Marketplace’s Stephen Beard reports from the European Desk in London.
Stephen Beard: American banks have a large exposure to Italian government debt. They hold or have guaranteed some $270 billion worth of bonds. But that’s peanuts compared to the possible damage to the U.S. if Italy defaults.
Moises Naim is an economist with the Carnegie Endowment in Washington.
Moises Naim: A crash in Italy will send shockwaves around the world that will inevitably touch the United States through trade, through finance and through growth in a variety of ways.

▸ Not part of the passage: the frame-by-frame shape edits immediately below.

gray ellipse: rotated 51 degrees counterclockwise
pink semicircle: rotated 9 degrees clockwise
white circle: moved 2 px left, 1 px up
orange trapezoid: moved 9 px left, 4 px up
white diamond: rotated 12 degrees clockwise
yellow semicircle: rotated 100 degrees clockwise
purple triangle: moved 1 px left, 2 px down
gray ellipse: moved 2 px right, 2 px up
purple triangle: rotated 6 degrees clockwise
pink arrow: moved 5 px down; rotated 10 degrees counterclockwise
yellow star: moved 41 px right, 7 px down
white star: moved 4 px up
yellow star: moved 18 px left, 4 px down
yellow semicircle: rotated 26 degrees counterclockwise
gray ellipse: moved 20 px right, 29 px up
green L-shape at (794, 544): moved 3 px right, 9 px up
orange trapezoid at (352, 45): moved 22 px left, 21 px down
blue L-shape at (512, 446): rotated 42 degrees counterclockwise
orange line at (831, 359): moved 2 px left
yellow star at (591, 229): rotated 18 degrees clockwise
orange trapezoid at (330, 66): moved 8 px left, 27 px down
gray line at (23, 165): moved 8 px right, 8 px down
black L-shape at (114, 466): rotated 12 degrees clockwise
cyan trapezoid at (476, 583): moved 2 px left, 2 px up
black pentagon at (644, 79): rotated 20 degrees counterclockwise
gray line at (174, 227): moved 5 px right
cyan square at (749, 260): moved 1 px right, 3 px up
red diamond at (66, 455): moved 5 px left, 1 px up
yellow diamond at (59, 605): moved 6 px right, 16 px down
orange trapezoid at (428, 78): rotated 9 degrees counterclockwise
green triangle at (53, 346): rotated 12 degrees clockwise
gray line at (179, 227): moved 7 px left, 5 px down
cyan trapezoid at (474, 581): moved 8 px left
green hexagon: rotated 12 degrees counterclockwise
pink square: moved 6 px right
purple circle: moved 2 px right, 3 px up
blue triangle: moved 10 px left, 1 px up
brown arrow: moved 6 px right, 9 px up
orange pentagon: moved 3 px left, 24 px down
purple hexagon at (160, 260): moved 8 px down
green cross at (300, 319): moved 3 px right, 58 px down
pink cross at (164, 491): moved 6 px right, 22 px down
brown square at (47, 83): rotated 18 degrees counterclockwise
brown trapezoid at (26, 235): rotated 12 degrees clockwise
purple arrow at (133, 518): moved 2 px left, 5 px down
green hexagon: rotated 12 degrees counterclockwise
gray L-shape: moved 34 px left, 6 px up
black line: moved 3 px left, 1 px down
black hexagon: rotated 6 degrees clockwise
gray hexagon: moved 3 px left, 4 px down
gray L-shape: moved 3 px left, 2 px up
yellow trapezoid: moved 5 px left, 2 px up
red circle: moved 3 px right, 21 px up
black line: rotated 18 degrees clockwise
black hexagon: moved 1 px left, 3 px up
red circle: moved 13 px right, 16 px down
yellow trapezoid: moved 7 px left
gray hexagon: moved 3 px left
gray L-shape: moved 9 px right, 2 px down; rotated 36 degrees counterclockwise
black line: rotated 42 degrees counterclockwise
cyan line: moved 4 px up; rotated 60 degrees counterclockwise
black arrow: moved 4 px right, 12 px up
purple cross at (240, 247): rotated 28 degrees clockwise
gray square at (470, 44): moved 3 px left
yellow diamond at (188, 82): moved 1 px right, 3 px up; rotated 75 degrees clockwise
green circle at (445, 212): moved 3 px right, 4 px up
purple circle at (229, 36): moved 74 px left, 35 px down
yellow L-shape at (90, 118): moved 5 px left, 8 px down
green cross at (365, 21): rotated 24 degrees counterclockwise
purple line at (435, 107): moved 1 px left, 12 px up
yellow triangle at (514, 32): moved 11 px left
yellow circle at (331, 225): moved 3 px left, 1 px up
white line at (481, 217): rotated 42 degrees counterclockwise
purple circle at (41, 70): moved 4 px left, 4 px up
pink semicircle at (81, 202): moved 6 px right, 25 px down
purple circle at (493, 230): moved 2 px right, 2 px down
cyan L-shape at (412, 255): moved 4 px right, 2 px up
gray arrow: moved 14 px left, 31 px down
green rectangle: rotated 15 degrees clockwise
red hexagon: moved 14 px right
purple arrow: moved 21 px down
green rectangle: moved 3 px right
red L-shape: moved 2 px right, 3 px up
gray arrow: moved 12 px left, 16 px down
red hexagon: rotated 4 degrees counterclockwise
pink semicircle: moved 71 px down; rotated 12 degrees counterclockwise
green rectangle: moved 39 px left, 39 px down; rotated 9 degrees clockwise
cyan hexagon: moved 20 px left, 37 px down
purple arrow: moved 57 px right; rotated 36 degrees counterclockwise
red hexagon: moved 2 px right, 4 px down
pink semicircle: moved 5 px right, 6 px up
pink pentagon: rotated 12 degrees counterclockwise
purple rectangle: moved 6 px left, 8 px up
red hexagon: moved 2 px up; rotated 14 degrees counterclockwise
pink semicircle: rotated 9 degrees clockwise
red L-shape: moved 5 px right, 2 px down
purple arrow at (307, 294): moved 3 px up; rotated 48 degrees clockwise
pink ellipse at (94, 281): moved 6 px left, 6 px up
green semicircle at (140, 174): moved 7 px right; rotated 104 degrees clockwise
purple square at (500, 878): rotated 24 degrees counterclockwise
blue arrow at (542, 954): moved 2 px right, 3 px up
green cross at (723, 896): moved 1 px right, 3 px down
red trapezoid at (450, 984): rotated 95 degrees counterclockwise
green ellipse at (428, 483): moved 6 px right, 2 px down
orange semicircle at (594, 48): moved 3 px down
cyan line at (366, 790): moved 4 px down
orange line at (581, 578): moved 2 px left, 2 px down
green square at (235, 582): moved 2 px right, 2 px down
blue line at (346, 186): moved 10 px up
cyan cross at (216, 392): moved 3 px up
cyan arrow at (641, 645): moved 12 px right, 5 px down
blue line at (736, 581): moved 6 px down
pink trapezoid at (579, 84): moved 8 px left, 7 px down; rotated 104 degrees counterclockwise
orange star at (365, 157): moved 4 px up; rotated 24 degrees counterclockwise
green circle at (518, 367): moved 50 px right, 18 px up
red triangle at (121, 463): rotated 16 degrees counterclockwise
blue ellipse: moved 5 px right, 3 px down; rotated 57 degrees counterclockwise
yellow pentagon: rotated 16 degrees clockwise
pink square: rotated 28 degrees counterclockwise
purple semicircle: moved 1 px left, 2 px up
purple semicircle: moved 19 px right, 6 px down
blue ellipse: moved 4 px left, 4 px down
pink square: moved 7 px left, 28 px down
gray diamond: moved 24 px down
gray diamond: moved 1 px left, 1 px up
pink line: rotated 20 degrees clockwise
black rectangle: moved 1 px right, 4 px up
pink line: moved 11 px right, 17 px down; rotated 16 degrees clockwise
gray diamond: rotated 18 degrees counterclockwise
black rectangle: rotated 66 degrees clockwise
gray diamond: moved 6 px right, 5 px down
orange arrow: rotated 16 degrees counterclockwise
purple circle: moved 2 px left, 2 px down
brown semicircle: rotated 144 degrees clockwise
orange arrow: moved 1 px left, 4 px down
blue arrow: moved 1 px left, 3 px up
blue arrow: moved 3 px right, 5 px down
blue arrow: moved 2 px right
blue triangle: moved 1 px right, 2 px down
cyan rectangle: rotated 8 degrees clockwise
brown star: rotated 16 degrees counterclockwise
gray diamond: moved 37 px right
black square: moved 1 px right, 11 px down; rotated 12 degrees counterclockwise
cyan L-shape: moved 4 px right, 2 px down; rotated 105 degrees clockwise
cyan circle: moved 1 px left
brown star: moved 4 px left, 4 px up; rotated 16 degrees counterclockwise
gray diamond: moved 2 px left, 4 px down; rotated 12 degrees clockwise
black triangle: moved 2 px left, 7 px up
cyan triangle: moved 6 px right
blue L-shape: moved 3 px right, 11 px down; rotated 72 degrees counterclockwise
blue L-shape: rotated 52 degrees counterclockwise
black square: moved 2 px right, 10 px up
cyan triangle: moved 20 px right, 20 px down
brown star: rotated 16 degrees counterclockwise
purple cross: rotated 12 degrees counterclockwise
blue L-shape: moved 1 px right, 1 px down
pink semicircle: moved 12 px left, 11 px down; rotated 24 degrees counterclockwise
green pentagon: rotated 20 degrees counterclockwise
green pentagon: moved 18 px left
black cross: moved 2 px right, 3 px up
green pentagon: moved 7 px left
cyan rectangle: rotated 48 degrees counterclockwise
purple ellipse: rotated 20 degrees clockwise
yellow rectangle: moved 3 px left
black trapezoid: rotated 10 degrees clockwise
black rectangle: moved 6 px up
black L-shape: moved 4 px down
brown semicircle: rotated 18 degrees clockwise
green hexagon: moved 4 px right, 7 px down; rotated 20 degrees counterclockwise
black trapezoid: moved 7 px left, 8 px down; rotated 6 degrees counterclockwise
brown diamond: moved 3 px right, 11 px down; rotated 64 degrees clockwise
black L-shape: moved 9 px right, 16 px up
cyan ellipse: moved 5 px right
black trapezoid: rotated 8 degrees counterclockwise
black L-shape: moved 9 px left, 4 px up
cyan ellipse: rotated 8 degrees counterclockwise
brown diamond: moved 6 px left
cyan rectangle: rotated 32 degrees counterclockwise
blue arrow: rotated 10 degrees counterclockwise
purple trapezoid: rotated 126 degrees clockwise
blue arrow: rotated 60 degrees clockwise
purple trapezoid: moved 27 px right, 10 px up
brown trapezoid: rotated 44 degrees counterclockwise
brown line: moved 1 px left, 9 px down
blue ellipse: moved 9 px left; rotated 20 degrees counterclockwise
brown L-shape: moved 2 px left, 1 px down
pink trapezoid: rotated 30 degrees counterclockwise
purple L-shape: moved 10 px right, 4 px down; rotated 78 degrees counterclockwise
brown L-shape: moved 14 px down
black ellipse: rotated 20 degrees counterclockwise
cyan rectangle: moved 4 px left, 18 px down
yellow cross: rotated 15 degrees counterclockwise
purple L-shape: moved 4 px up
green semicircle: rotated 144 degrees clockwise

First it would trigger a European banking crisis, which would swiftly infect the global financial system. “Lehman Brothers to the power of 10” is how some analysts put it. What makes this prospect alarmingly real, says economist Adolfo Laurenti, is that unlike Portugal, Ireland or Greece, Italy seems too big to save.
Adolfo Laurenti: There is no backstopping, there is no bailout. There is just nobody that can really step in if something goes wrong in Italy.
But there is hope. The Italian crisis was sparked last week by a domestic political spat between Prime Minister Berlusconi and his finance chief over planned austerity measures. The two — under pressure — may now settle their differences. And that may explain the slightly steadier mood in Italian markets at the end of today’s trading.
It may not last.
In London, I’m Stephen Beard for Marketplace.